══ Records to use

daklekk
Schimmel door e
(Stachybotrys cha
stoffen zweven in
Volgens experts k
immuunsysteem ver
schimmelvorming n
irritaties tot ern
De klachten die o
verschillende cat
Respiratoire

════

What the exercise asks » Transcribe all of the data, keeping every line identical.

Problem solution »
daklekk
Schimmel door e
(Stachybotrys cha
stoffen zweven in
Volgens experts k
immuunsysteem ver
schimmelvorming n
irritaties tot ern
De klachten die o
verschillende cat
Respiratoire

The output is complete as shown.